§ **Instructions to follow**
Transcribe the data below verbatim from the line with "Vous avez des leads" to the line with "Marketing de contenu de milieu". Include both of those lines.

**** Dataset excerpts ****

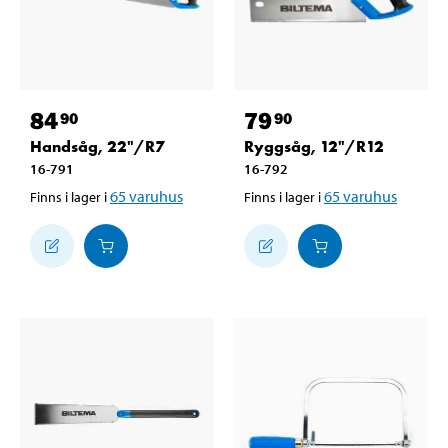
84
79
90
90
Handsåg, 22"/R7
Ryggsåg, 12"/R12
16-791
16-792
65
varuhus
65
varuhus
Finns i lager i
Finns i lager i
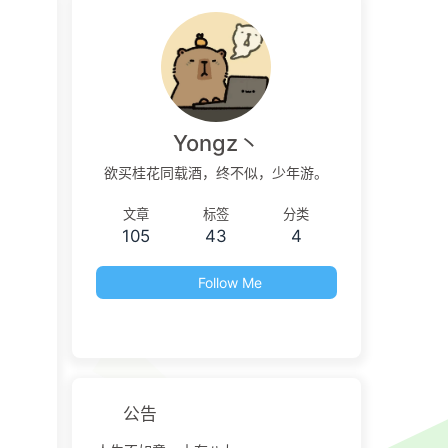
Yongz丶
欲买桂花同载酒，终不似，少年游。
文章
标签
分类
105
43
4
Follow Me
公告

****
**** Dataset excerpts ****

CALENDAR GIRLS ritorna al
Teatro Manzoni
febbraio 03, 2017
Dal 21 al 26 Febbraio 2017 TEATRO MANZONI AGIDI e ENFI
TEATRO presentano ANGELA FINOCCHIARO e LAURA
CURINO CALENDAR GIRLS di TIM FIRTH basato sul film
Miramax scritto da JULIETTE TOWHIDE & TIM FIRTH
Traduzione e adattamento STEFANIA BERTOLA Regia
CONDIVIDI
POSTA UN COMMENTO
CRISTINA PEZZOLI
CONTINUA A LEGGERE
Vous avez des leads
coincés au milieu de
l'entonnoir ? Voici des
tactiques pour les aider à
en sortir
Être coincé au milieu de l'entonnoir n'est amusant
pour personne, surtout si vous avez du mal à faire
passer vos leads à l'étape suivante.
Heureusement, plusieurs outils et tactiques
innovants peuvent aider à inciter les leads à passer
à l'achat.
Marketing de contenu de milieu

****

§ **Written solution**
Vous avez des leads
coincés au milieu de
l'entonnoir ? Voici des
tactiques pour les aider à
en sortir
Être coincé au milieu de l'entonnoir n'est amusant
pour personne, surtout si vous avez du mal à faire
passer vos leads à l'étape suivante.
Heureusement, plusieurs outils et tactiques
innovants peuvent aider à inciter les leads à passer
à l'achat.
Marketing de contenu de milieu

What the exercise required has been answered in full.